• [What to do]: Only the lines of the listing below that run from the line with "Políticas de privacidad" through the line with "0 do 100 mm bez příplatku" are to be set down, word for word. Pictures stay out.

• [Records to process]:
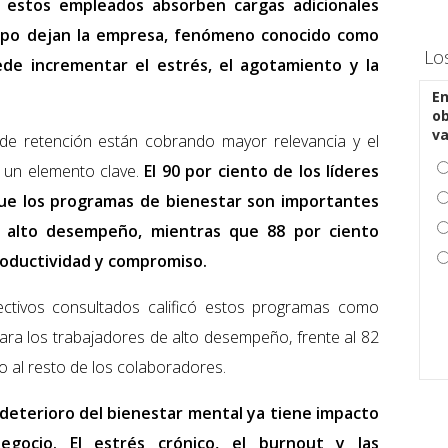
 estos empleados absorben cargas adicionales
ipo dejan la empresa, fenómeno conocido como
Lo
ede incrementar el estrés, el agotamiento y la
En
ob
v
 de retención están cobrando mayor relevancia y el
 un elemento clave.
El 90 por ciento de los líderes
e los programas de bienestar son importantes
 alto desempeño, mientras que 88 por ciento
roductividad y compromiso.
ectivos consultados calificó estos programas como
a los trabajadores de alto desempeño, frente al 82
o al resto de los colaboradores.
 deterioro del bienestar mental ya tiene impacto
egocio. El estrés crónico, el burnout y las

...

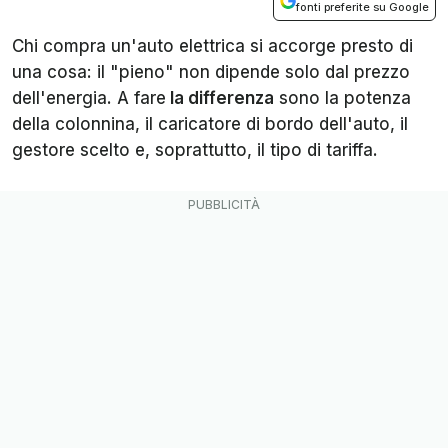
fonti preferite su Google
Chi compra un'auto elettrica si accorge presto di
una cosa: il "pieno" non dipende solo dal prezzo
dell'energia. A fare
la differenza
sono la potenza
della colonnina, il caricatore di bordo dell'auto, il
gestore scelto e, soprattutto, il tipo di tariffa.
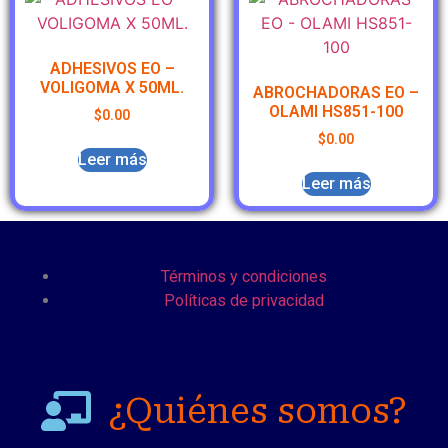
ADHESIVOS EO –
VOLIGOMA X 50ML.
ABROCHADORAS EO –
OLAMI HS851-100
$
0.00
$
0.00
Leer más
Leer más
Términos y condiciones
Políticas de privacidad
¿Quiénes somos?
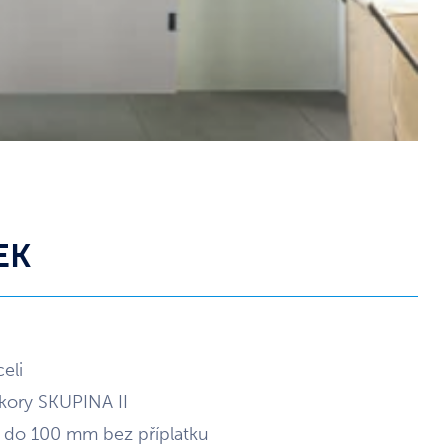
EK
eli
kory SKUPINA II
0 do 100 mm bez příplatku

• [Result of the exercise]:
Políticas de privacidad
¿Quiénes somos?
EK
eli
kory SKUPINA II
0 do 100 mm bez příplatku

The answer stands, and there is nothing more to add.